The vision was praying the Rosary. Bernadette took out her beads and did the same. The Lady beckoned but, when the girl dared not approach, she vanished. Toinette and Jeanne saw nothing and at first Bernadette did not tell them what she had seen but they got the story out of her and told her parents. The Soubirous family would not allow her to visit the grotto again, but the girl told her priest, Father Pomian, about the vision and he discussed it with the parish priest of Lourdes, Father Peyramale.
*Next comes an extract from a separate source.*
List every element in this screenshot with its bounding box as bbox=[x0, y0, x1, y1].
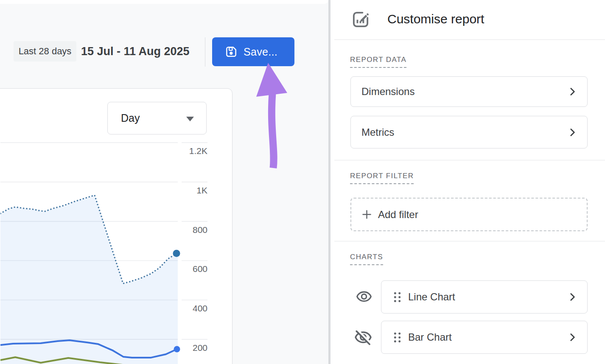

On  February 14, a Sunday, Madame Soubirous relented. Bernadette took a bottle of holy water to the grotto and knelt down to say her Rosary. The Lady appeared again. Bernadette said, "I started throwing holy water at her and told her that if she came from God to stay, and if not to go." The vision smiled and bowed her head and as Bernadette was frightened, Our Lady disappeared. On the 18th Bernadette returned once more, this time with two adults, Madame Millat and Antoinette Peyret, "who advised me to take paper and ink and to ask her, if she had anything to say to me, to be so good as to write it down." The Lady appeared, said that what she had to say need not be written down, and asked Bernadette if she would come each day for a fortnight. Bernadette began to refer to the vision as Aquero, which means simply, 'It', and said that the Lady spoke in the Lourdes dialect, 'sweet and gentle', and not in French. On this third visit Aquero said, "I do not promise to make you happy in this world, but in the other."
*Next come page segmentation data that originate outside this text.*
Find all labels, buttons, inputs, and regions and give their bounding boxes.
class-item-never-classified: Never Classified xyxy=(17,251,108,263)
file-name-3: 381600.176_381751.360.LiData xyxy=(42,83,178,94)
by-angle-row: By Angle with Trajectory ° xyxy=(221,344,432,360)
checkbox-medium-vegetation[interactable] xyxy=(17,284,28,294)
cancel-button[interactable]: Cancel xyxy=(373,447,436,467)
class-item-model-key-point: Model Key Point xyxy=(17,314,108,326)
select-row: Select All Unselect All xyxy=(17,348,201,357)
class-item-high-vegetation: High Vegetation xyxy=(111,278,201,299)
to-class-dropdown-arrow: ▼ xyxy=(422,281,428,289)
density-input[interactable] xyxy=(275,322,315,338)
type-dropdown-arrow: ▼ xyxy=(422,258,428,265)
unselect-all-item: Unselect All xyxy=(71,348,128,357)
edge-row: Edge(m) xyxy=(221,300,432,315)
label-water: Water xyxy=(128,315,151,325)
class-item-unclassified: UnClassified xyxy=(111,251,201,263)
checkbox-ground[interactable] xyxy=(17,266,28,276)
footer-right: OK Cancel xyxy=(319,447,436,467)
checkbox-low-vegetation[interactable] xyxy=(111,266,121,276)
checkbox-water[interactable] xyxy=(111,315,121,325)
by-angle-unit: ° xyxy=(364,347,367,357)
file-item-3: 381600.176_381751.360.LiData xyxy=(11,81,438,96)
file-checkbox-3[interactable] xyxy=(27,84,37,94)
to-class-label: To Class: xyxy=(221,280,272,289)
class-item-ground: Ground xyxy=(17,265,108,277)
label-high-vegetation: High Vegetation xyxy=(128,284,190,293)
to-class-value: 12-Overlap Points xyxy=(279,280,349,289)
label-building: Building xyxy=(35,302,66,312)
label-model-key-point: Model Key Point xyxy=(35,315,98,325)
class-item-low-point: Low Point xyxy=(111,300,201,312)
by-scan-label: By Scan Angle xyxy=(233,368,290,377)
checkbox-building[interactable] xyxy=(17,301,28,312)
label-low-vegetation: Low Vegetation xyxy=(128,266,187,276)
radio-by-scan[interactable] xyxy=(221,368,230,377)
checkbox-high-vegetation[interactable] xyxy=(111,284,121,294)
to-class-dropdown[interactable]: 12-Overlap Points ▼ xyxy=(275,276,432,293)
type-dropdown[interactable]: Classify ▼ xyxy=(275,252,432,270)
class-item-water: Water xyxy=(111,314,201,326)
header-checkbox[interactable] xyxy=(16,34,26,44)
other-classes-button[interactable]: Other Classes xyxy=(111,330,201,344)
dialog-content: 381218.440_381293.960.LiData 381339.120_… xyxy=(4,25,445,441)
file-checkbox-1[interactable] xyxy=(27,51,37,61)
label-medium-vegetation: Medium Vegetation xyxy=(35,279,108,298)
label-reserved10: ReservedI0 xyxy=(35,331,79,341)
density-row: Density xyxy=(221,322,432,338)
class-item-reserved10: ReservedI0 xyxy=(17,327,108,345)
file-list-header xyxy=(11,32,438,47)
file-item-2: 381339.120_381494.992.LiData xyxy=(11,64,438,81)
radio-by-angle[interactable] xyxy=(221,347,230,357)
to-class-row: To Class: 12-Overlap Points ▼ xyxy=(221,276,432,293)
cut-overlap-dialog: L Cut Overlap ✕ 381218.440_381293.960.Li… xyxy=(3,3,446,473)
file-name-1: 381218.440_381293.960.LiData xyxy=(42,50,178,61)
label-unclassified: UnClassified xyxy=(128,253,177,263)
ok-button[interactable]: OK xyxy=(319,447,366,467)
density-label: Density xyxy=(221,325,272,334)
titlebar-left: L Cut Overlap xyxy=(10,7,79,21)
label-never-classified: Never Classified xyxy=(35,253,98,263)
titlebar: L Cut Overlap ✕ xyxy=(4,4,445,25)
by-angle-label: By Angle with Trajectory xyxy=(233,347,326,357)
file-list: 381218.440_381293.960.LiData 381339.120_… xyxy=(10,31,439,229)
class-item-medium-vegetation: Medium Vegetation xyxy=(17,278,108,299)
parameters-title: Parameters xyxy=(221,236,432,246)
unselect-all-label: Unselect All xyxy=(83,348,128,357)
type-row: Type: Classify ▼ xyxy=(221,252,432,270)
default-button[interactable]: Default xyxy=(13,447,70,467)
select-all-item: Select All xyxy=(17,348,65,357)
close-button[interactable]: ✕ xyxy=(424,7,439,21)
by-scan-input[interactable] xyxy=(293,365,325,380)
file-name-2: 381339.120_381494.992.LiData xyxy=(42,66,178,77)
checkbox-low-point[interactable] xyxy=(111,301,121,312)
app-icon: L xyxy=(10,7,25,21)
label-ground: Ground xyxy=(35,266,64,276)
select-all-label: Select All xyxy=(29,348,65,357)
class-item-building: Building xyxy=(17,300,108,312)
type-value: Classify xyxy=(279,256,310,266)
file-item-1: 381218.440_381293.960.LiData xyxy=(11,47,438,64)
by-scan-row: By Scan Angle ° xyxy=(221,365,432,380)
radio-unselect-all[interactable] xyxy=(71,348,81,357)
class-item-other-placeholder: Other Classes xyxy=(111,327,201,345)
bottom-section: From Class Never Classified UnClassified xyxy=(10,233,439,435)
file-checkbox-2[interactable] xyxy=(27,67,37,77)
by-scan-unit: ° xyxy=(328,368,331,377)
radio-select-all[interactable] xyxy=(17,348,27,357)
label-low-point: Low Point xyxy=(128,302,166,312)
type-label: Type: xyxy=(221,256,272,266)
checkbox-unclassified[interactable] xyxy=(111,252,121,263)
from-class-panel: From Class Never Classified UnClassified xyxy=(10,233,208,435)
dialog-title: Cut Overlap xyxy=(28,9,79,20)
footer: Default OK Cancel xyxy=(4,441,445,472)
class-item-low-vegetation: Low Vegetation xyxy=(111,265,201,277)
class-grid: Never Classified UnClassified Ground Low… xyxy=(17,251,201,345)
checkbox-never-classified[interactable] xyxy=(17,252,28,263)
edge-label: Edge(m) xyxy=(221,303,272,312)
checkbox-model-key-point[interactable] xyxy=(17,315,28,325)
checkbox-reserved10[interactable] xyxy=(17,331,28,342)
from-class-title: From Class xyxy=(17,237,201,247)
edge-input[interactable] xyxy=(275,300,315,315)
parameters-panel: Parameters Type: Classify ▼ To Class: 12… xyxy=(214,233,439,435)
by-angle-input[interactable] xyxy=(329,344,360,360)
According to Bernadette, between February 19 and March 4 "The vision appeared every day except one Monday and one Friday. She told me several times that I should tell the priests that a chapel should be built there and . . . I should pray for the conversion of sinners. She gave me three secrets which she forbade me to tell anyone."

Bernadette's account caused mixed reactions. The local police inspector interrogated her and tried to muddle her testimony, but could not: his notes of the interview have been preserved.
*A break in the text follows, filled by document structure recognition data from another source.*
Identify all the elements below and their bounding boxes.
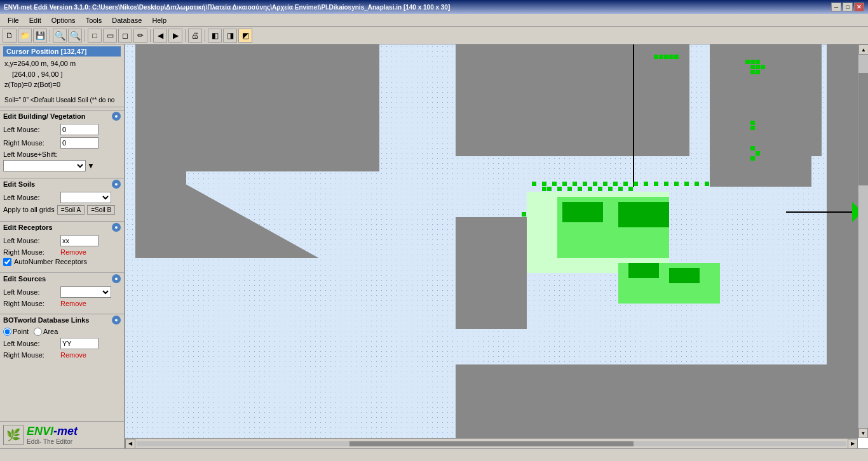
botworld-remove-link[interactable]: Remove [60, 351, 86, 359]
menu-options[interactable]: Options [46, 16, 81, 25]
left-panel: Cursor Position [132,47] x,y=264,00 m, 9… [0, 44, 125, 448]
hscroll-left[interactable]: ◀ [125, 439, 135, 449]
right-mouse-row: Right Mouse: [3, 137, 121, 149]
botworld-title: BOTworld Database Links [3, 316, 90, 324]
receptors-right-mouse-row: Right Mouse: Remove [3, 248, 121, 256]
titlebar-text: ENVI-met Eddi Version 3.1.0: C:\Users\Ni… [4, 4, 450, 11]
edit-soils-title: Edit Soils [3, 180, 35, 188]
hscroll-track[interactable] [137, 441, 846, 446]
hscroll-thumb[interactable] [349, 441, 634, 446]
radio-area-label: Area [34, 328, 58, 336]
left-mouse-shift-row: Left Mouse+Shift: [3, 150, 121, 158]
edit-soils-indicator: ● [112, 180, 121, 189]
menu-edit[interactable]: Edit [24, 16, 46, 25]
tool-rect3[interactable]: ◻ [118, 29, 132, 43]
left-mouse-label: Left Mouse: [3, 126, 60, 133]
sources-remove-link[interactable]: Remove [60, 300, 86, 307]
autonumber-label: AutoNumber Receptors [14, 258, 87, 265]
vscroll-down[interactable]: ▼ [858, 428, 868, 438]
brand-text: ENVI-met Eddi- The Editor [27, 425, 78, 445]
edit-building-body: Left Mouse: Right Mouse: Left Mouse+Shif… [0, 122, 124, 175]
radio-point[interactable] [3, 328, 11, 336]
receptors-left-mouse-row: Left Mouse: [3, 235, 121, 246]
tool-rect1[interactable]: □ [88, 29, 102, 43]
tool-rect2[interactable]: ▭ [103, 29, 117, 43]
soils-apply-label: Apply to all grids [3, 206, 55, 213]
branding: 🌿 ENVI-met Eddi- The Editor [0, 421, 124, 448]
close-button[interactable]: ✕ [854, 3, 864, 11]
move-right-button[interactable]: ▶ [168, 29, 182, 43]
move-left-button[interactable]: ◀ [153, 29, 167, 43]
minimize-button[interactable]: ─ [831, 3, 841, 11]
vscroll-thumb[interactable] [858, 73, 868, 185]
building-dropdown-arrow[interactable]: ▼ [87, 161, 95, 170]
radio-point-text: Point [13, 328, 29, 335]
cursor-grid: [264,00 , 94,00 ] [3, 69, 121, 80]
print-button[interactable]: 🖨 [188, 29, 202, 43]
left-mouse-shift-label: Left Mouse+Shift: [3, 150, 60, 158]
canvas-container[interactable] [125, 44, 858, 438]
botworld-indicator: ● [112, 316, 121, 324]
sources-left-row: Left Mouse: [3, 286, 121, 298]
edit-sources-section: Edit Sources ● Left Mouse: Right Mouse: … [0, 270, 124, 311]
zoom-out-button[interactable]: 🔍 [68, 29, 82, 43]
building-dropdown-row: ▼ [3, 160, 121, 171]
statusbar [0, 448, 868, 461]
receptors-remove-link[interactable]: Remove [60, 248, 86, 256]
vertical-scrollbar[interactable]: ▲ ▼ [858, 44, 868, 438]
soils-left-mouse-label: Left Mouse: [3, 194, 60, 201]
left-mouse-input[interactable] [60, 124, 98, 135]
toolbar-sep5 [205, 29, 205, 42]
cursor-spacer [3, 90, 121, 95]
vscroll-up[interactable]: ▲ [858, 44, 868, 55]
edit-building-section: Edit Building/ Vegetation ● Left Mouse: … [0, 107, 124, 175]
edit-sources-indicator: ● [112, 274, 121, 283]
receptors-left-input[interactable] [60, 235, 98, 246]
toolbar: 🗋 📁 💾 🔍 🔍 □ ▭ ◻ ✏ ◀ ▶ 🖨 ◧ ◨ ◩ [0, 27, 868, 44]
soil-b-button[interactable]: =Soil B [87, 205, 115, 215]
select-tool1[interactable]: ◧ [208, 29, 222, 43]
tool-pencil[interactable]: ✏ [133, 29, 147, 43]
select-tool2[interactable]: ◨ [223, 29, 237, 43]
toolbar-sep1 [50, 29, 50, 42]
menu-help[interactable]: Help [147, 16, 172, 25]
autonumber-checkbox[interactable] [3, 258, 11, 266]
botworld-left-input[interactable] [60, 338, 98, 349]
soils-apply-row: Apply to all grids =Soil A =Soil B [3, 205, 121, 215]
botworld-left-label: Left Mouse: [3, 340, 60, 347]
right-mouse-input[interactable] [60, 137, 98, 149]
sources-dropdown[interactable] [60, 286, 111, 298]
menubar: File Edit Options Tools Database Help [0, 14, 868, 27]
edit-soils-header: Edit Soils ● [0, 178, 124, 190]
toolbar-sep4 [185, 29, 186, 42]
new-button[interactable]: 🗋 [3, 29, 17, 43]
titlebar: ENVI-met Eddi Version 3.1.0: C:\Users\Ni… [0, 0, 868, 14]
soils-dropdown[interactable] [60, 192, 111, 203]
radio-area[interactable] [34, 328, 42, 336]
canvas-area[interactable]: ▲ ▼ ◀ ▶ [125, 44, 868, 448]
sources-right-label: Right Mouse: [3, 300, 60, 307]
cursor-title: Cursor Position [132,47] [3, 46, 121, 57]
building-dropdown[interactable] [3, 160, 86, 171]
menu-database[interactable]: Database [107, 16, 147, 25]
vscroll-track[interactable] [858, 55, 868, 428]
menu-tools[interactable]: Tools [81, 16, 107, 25]
botworld-section: BOTworld Database Links ● Point Area Lef… [0, 311, 124, 363]
horizontal-scrollbar[interactable]: ◀ ▶ [125, 438, 858, 448]
open-button[interactable]: 📁 [18, 29, 32, 43]
soil-a-button[interactable]: =Soil A [57, 205, 85, 215]
hscroll-right[interactable]: ▶ [848, 439, 858, 449]
botworld-body: Point Area Left Mouse: Right Mouse: Remo… [0, 326, 124, 363]
botworld-right-label: Right Mouse: [3, 351, 60, 359]
brand-subtitle: Eddi- The Editor [27, 438, 78, 445]
zoom-in-button[interactable]: 🔍 [53, 29, 67, 43]
save-button[interactable]: 💾 [33, 29, 47, 43]
brand-blue: -met [53, 425, 78, 438]
receptors-right-label: Right Mouse: [3, 248, 60, 256]
main-canvas[interactable] [125, 44, 858, 438]
main-area: Cursor Position [132,47] x,y=264,00 m, 9… [0, 44, 868, 448]
select-tool3[interactable]: ◩ [238, 29, 252, 43]
sources-right-row: Right Mouse: Remove [3, 300, 121, 307]
menu-file[interactable]: File [3, 16, 24, 25]
maximize-button[interactable]: □ [843, 3, 853, 11]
Some of the villagers were angry at him and threatened to break down the door if he would not release the girl.

Our Lady told Bernadette to drink from the spring-----a little muddy water that appeared from beneath the rock. Bernadette said, "I threw it away three times because it was so dirty, but the fourth time I was able to drink it . . .

The Public Prosecutor, Dutour, tried to rig Bernadette's account, but again local men hammered on his door and, trembling, he let the girl and her mother go. Later Bernadette said, "There was something in me that enabled me to rise above everything. I was tackled from all sides, but nothing mattered and I was not afraid."


At five o'clock on the morning of March 25, the Feast of the Annunciation of the Virgin Mary, Bernadette felt compelled to go again to the grotto. The Lady was already there. "With her two arms hanging down, she raised her eyes and looked up at the sky, and it was then that she told me, joining her hands together now at the height of her breast, that she was the Immaculate Conception. Those were the last words she ever said to me." Four years before these events, Pope Pius IX had proclaimed the dogma of the Immaculate Conception. For centuries this doctrine-----that the Virgin Mary had been conceived and born without the taint of Original Sin-----had been a pious belief among the ordinary people; but the proclamation of 1854 had made it part of the Church's official teaching.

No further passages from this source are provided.